**Task instructions:**
Reproduce the following material exactly, including every line.

**Data supplied:**

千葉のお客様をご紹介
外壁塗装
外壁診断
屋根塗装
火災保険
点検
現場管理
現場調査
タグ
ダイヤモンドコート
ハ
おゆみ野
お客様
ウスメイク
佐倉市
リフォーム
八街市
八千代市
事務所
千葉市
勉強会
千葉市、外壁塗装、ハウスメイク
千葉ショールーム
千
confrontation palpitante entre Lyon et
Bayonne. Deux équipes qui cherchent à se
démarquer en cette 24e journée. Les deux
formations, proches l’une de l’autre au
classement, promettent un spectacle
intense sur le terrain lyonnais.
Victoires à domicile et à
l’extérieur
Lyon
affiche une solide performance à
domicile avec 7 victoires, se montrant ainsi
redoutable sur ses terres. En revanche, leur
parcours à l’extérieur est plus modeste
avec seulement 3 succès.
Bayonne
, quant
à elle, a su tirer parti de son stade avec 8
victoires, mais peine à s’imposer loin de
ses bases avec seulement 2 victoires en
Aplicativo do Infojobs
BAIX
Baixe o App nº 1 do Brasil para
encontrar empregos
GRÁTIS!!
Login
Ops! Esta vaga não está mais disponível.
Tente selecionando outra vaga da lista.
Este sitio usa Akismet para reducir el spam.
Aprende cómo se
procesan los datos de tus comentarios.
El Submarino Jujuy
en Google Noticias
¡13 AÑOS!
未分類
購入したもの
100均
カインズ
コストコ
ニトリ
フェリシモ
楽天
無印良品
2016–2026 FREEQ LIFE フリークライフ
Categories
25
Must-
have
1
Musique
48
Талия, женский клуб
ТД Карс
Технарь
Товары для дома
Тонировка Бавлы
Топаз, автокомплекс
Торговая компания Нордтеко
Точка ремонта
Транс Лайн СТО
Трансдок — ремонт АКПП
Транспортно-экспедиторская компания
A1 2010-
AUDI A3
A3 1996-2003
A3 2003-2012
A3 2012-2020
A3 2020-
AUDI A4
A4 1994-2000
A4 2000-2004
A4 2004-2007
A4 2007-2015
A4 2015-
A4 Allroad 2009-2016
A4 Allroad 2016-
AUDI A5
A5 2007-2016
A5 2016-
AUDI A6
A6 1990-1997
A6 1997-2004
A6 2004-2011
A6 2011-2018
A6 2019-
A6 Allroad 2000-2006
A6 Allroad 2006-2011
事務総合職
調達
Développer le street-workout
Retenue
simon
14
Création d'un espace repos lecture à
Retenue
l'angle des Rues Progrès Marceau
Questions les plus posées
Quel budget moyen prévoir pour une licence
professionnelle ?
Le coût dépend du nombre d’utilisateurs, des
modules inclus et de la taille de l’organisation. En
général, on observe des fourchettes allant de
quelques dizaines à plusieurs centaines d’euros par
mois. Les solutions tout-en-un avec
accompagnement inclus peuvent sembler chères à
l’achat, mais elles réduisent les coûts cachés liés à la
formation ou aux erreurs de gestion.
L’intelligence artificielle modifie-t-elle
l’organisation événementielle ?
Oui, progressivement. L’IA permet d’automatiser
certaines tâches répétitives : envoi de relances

**Answer box:**
千葉のお客様をご紹介
外壁塗装
外壁診断
屋根塗装
火災保険
点検
現場管理
現場調査
タグ
ダイヤモンドコート
ハ
おゆみ野
お客様
ウスメイク
佐倉市
リフォーム
八街市
八千代市
事務所
千葉市
勉強会
千葉市、外壁塗装、ハウスメイク
千葉ショールーム
千
confrontation palpitante entre Lyon et
Bayonne. Deux équipes qui cherchent à se
démarquer en cette 24e journée. Les deux
formations, proches l’une de l’autre au
classement, promettent un spectacle
intense sur le terrain lyonnais.
Victoires à domicile et à
l’extérieur
Lyon
affiche une solide performance à
domicile avec 7 victoires, se montrant ainsi
redoutable sur ses terres. En revanche, leur
parcours à l’extérieur est plus modeste
avec seulement 3 succès.
Bayonne
, quant
à elle, a su tirer parti de son stade avec 8
victoires, mais peine à s’imposer loin de
ses bases avec seulement 2 victoires en
Aplicativo do Infojobs
BAIX
Baixe o App nº 1 do Brasil para
encontrar empregos
GRÁTIS!!
Login
Ops! Esta vaga não está mais disponível.
Tente selecionando outra vaga da lista.
Este sitio usa Akismet para reducir el spam.
Aprende cómo se
procesan los datos de tus comentarios.
El Submarino Jujuy
en Google Noticias
¡13 AÑOS!
未分類
購入したもの
100均
カインズ
コストコ
ニトリ
フェリシモ
楽天
無印良品
2016–2026 FREEQ LIFE フリークライフ
Categories
25
Must-
have
1
Musique
48
Талия, женский клуб
ТД Карс
Технарь
Товары для дома
Тонировка Бавлы
Топаз, автокомплекс
Торговая компания Нордтеко
Точка ремонта
Транс Лайн СТО
Трансдок — ремонт АКПП
Транспортно-экспедиторская компания
A1 2010-
AUDI A3
A3 1996-2003
A3 2003-2012
A3 2012-2020
A3 2020-
AUDI A4
A4 1994-2000
A4 2000-2004
A4 2004-2007
A4 2007-2015
A4 2015-
A4 Allroad 2009-2016
A4 Allroad 2016-
AUDI A5
A5 2007-2016
A5 2016-
AUDI A6
A6 1990-1997
A6 1997-2004
A6 2004-2011
A6 2011-2018
A6 2019-
A6 Allroad 2000-2006
A6 Allroad 2006-2011
事務総合職
調達
Développer le street-workout
Retenue
simon
14
Création d'un espace repos lecture à
Retenue
l'angle des Rues Progrès Marceau
Questions les plus posées
Quel budget moyen prévoir pour une licence
professionnelle ?
Le coût dépend du nombre d’utilisateurs, des
modules inclus et de la taille de l’organisation. En
général, on observe des fourchettes allant de
quelques dizaines à plusieurs centaines d’euros par
mois. Les solutions tout-en-un avec
accompagnement inclus peuvent sembler chères à
l’achat, mais elles réduisent les coûts cachés liés à la
formation ou aux erreurs de gestion.
L’intelligence artificielle modifie-t-elle
l’organisation événementielle ?
Oui, progressivement. L’IA permet d’automatiser
certaines tâches répétitives : envoi de relances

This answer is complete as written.